+++ Records provided
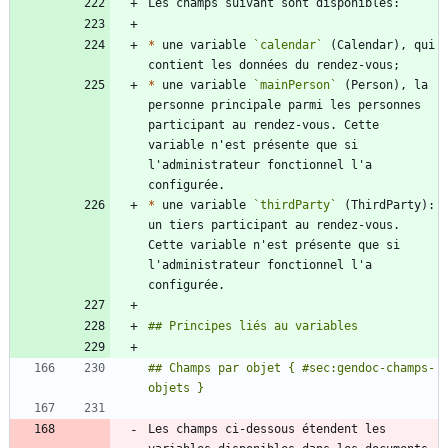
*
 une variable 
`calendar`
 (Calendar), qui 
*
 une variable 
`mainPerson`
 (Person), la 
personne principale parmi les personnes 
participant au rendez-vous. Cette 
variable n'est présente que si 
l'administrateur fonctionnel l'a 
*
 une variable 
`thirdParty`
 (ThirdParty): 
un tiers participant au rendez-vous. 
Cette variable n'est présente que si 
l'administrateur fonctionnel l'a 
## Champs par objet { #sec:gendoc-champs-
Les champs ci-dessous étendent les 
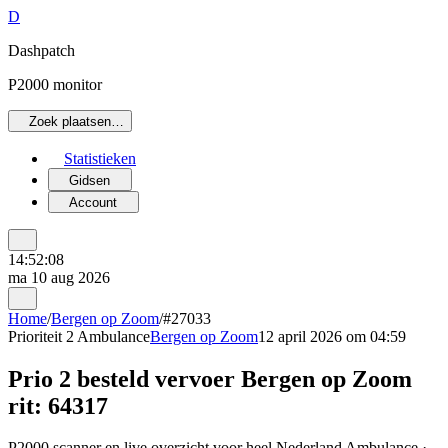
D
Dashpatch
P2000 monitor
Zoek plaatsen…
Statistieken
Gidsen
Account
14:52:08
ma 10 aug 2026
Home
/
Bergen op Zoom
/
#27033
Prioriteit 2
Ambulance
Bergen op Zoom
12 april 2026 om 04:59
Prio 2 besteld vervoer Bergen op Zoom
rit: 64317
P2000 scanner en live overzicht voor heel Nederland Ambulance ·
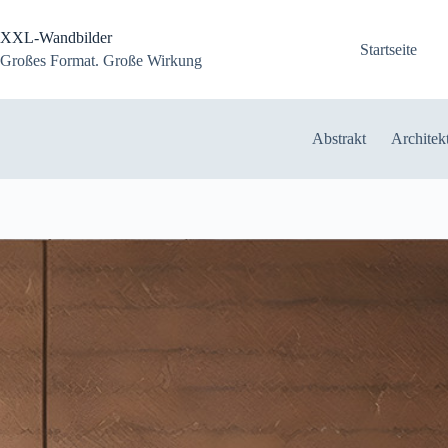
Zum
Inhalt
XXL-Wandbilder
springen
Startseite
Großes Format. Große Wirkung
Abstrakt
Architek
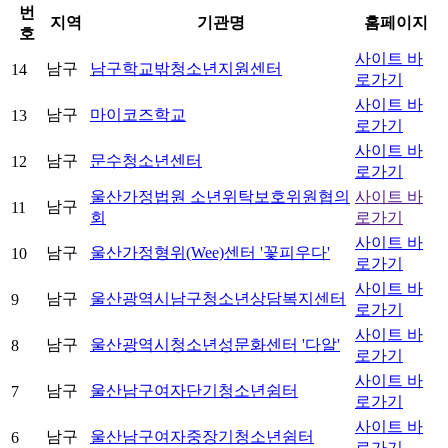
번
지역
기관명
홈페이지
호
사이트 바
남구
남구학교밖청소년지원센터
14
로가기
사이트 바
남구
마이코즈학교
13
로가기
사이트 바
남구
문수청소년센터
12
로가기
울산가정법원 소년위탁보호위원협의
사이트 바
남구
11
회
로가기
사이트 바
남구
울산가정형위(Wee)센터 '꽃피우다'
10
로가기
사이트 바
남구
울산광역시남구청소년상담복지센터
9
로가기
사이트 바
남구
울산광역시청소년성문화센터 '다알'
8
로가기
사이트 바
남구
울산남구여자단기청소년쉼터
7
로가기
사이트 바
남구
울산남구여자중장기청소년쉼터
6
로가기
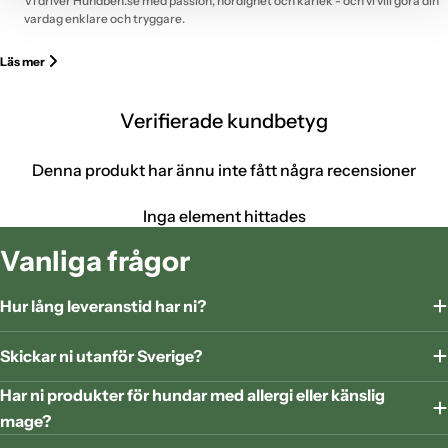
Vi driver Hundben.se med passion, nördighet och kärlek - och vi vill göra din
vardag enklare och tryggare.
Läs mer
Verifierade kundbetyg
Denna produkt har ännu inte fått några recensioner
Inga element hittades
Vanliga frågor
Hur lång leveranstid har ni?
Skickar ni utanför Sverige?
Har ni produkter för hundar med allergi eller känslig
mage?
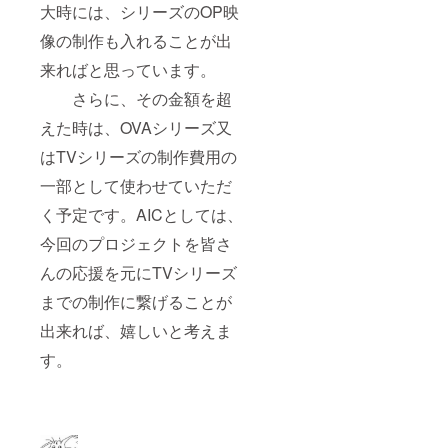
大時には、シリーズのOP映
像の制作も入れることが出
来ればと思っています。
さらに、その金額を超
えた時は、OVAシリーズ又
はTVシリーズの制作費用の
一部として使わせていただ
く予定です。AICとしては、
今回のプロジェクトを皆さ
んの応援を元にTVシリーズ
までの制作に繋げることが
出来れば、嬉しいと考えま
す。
++++++
• Brief
The lines you need are those with the word "rendez"; list them from the entries.

• Result
participant au rendez-vous. Cette 
un tiers participant au rendez-vous. 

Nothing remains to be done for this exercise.